Brexit did not stop British consumer confidence from growing over the past year, despite the economy topping a list of concerns for future prospects, according to a new poll.

British consumer confidence at the end of 2016 was marginally higher than a year earlier and far ahead of European average, according to pollsters Nielsen.

More than half of consumers felt confident in making big-ticket purchases, its highest level since the survey began in 2005. Demand for larger items is traditionally particularly vulnerable to economic or political fears.

Read more: Consumer confidence is rising, but signs point to low spending in 2017

The UK score was a point above the global index average of 101 and the much weaker index score of 81 in Europe. A reading above 100 indicates optimistic sentiment.

The findings reflect the UK’s economic performance over the course of 2016, with GDP growth supported by strong consumer spending despite political chaos after the EU referendum vote.

The sustained spending strength prompted the Bank of England to dramatically upgrade the UK’s growth prospects for this year, with only a 0.2 per cent decline in growth now expected despite the lower value of sterling.

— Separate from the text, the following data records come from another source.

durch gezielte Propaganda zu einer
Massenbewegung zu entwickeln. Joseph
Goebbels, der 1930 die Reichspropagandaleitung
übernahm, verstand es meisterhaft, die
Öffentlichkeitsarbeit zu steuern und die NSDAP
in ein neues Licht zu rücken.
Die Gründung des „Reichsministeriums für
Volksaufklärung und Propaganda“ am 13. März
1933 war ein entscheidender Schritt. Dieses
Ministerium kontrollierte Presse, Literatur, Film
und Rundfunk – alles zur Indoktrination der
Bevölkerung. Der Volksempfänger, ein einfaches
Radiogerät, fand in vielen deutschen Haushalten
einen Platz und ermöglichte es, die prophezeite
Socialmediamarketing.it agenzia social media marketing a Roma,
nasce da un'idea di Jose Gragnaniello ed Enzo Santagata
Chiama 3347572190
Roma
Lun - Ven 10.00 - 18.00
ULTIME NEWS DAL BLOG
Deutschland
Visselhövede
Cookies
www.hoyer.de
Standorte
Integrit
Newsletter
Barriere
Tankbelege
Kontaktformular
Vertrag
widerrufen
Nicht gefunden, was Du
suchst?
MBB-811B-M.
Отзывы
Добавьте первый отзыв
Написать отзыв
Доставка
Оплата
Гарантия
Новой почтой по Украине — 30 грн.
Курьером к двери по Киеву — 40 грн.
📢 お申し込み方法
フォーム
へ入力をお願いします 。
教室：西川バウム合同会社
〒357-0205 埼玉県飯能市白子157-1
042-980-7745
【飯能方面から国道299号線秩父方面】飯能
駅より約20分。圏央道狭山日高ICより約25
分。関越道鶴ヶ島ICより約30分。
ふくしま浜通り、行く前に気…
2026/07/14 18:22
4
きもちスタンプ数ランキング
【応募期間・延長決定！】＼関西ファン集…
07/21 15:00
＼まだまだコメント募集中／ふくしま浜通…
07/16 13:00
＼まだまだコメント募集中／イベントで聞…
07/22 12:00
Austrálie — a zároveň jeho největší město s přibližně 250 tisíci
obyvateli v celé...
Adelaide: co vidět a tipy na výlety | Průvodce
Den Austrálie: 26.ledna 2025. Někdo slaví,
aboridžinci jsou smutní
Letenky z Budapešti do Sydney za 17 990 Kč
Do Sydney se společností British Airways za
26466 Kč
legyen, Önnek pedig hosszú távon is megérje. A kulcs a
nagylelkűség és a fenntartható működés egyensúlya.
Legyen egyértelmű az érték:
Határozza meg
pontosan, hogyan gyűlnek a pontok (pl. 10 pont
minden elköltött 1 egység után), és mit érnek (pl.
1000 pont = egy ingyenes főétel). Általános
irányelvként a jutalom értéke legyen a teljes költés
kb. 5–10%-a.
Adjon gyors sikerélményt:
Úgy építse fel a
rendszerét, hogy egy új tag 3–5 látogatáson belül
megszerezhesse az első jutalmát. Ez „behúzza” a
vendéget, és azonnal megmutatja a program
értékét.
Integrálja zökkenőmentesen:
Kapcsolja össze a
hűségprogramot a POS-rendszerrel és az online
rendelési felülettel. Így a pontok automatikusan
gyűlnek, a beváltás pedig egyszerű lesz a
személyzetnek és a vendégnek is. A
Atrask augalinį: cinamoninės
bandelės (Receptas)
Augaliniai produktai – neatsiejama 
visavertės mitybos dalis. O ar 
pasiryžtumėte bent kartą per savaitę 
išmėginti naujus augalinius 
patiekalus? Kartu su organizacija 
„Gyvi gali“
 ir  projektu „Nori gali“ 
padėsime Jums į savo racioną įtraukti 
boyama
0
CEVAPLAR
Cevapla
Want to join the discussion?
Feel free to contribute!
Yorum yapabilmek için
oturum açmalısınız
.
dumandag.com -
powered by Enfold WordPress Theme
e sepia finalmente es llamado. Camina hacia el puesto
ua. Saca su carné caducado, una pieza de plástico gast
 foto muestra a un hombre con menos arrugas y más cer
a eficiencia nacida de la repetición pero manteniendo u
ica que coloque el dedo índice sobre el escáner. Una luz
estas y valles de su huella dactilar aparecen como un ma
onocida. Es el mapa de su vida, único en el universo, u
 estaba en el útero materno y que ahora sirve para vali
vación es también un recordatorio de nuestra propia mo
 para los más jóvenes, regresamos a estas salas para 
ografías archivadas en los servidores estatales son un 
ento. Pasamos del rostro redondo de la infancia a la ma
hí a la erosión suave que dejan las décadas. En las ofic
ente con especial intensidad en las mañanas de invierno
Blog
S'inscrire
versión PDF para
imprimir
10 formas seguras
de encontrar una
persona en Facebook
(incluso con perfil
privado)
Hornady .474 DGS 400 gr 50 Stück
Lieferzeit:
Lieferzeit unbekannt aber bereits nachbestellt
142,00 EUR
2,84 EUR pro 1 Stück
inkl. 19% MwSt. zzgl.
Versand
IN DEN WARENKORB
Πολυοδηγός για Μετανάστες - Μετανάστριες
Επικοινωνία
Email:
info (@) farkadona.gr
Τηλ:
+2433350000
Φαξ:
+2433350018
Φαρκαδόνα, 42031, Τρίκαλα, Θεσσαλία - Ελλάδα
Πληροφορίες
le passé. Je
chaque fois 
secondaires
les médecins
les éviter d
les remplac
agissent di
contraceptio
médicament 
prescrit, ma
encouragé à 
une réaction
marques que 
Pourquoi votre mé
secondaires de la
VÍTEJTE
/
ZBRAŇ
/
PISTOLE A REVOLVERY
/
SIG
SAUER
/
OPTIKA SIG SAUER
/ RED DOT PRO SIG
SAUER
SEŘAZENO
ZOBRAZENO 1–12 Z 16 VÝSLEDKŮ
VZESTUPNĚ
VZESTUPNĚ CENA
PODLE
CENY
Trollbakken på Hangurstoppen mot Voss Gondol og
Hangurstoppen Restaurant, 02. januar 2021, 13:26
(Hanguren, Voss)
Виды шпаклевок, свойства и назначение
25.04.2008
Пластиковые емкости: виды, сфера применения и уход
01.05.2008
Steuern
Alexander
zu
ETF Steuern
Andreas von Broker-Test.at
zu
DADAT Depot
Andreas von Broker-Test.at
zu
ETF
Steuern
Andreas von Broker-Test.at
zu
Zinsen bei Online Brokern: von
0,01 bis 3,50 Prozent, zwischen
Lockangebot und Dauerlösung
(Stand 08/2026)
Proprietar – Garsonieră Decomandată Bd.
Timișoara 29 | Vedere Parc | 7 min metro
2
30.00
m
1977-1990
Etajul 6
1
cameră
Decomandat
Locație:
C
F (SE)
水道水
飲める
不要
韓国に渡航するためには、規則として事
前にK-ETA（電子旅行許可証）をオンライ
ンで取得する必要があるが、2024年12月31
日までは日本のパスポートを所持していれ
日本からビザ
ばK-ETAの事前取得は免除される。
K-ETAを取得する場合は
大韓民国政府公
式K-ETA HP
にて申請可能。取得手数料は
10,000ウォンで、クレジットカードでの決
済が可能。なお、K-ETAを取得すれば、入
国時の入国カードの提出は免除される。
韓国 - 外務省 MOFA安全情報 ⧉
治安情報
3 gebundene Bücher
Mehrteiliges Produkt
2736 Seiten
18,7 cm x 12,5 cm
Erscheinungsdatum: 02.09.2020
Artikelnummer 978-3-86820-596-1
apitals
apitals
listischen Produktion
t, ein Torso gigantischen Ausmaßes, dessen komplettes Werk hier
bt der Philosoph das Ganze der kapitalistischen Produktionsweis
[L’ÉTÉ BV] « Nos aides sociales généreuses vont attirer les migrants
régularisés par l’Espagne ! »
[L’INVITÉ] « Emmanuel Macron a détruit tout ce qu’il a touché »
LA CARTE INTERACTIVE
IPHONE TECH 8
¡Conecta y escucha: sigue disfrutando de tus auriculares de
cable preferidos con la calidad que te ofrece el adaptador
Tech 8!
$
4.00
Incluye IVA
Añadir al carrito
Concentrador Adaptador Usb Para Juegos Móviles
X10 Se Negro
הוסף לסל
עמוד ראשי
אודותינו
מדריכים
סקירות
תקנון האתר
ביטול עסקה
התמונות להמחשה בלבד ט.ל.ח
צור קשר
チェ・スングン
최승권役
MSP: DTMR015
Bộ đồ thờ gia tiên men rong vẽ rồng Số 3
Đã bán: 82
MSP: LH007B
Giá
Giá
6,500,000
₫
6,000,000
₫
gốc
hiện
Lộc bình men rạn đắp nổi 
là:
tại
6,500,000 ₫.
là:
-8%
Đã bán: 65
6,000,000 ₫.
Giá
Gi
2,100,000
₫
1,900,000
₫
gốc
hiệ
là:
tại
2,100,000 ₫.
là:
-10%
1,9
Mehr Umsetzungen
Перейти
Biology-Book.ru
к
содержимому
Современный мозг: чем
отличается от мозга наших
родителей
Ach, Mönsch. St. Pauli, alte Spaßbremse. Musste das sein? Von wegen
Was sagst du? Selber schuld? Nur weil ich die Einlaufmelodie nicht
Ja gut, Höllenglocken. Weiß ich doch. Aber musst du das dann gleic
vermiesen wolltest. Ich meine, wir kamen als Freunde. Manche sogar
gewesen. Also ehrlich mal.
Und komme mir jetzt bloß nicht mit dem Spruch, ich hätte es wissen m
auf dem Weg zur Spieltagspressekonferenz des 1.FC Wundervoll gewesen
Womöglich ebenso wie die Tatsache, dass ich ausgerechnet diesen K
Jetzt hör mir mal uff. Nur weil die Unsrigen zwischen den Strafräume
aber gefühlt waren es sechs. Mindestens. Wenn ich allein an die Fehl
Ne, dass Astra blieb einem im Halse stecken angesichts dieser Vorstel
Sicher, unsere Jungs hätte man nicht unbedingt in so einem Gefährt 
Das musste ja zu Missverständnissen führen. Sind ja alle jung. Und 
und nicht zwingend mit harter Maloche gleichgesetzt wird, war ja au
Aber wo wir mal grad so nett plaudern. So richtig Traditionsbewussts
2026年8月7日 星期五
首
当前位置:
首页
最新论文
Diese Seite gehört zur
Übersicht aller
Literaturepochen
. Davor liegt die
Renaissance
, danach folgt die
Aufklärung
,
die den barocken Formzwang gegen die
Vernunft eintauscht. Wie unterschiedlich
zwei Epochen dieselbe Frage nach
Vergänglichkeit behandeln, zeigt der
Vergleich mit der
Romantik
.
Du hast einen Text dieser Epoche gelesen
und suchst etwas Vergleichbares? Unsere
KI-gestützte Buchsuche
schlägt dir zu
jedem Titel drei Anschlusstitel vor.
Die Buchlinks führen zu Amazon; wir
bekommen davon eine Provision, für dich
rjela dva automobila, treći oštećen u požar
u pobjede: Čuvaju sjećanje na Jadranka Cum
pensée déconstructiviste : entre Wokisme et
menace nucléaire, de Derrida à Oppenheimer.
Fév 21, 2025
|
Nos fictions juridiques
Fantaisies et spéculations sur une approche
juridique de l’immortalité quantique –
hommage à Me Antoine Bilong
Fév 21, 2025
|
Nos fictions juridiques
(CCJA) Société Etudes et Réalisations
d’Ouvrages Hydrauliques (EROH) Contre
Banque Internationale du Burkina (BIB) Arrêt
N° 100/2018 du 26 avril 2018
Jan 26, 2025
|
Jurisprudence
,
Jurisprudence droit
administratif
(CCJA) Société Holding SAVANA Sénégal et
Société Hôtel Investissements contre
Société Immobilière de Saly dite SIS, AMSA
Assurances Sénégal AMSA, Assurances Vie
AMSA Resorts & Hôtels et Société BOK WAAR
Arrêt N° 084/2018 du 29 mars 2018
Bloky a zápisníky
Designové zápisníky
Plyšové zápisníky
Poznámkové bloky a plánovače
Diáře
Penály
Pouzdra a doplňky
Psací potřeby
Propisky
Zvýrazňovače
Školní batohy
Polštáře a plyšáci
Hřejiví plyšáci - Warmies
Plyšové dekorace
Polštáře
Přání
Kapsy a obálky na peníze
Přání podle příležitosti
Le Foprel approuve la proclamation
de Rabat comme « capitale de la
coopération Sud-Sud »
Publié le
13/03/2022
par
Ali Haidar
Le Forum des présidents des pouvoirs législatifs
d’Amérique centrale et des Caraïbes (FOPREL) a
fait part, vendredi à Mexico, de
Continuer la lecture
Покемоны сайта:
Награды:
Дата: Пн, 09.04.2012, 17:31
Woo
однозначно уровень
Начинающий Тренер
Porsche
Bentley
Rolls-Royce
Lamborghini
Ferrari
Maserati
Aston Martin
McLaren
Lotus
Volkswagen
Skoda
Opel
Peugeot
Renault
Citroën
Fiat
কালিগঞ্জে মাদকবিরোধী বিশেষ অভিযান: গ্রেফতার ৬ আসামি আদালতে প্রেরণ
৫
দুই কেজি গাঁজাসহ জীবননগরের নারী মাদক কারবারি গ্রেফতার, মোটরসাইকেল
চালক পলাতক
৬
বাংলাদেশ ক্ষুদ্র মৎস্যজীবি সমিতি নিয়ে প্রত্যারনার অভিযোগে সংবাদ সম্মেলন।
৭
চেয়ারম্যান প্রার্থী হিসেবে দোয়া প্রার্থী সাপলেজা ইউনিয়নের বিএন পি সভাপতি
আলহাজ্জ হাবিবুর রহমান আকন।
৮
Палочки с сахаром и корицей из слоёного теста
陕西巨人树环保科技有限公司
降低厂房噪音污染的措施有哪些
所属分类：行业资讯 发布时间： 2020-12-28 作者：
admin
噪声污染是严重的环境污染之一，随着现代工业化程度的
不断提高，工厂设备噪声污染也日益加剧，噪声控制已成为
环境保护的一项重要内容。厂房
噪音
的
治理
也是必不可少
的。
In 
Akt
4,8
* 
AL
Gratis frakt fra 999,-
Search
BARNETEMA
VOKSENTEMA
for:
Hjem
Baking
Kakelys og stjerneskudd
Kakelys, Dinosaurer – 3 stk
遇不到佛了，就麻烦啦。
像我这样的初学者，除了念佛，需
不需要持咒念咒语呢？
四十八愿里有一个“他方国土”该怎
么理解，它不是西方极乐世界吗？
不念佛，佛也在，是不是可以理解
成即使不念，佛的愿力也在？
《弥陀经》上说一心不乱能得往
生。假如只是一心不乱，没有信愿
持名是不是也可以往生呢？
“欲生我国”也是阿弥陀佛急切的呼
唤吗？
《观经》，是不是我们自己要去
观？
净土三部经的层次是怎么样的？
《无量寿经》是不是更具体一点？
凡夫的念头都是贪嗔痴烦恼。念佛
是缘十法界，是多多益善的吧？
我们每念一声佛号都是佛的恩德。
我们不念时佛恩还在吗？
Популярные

Meanwhile the US saw a huge 17-point surge in consumer confidence during the last three months of the year, as the election of President Donald Trump continues to motivate consumers and professional investors alike.

Read more: Looking rosy: UK's economic prospects reach a year high

Steve Smith, managing director of Nielsen UK and Ireland, said: “Times generally remain good for British consumers, with strong employment and wage growth that rose slightly ahead of price inflation during the last year.”

He added: “Disposable income remains stable, while tax benefits for the lower paid and a rise in the minimum wage have reduced income inequality. As a result, consumer spend continued to be the engine of UK GDP growth in 2016.”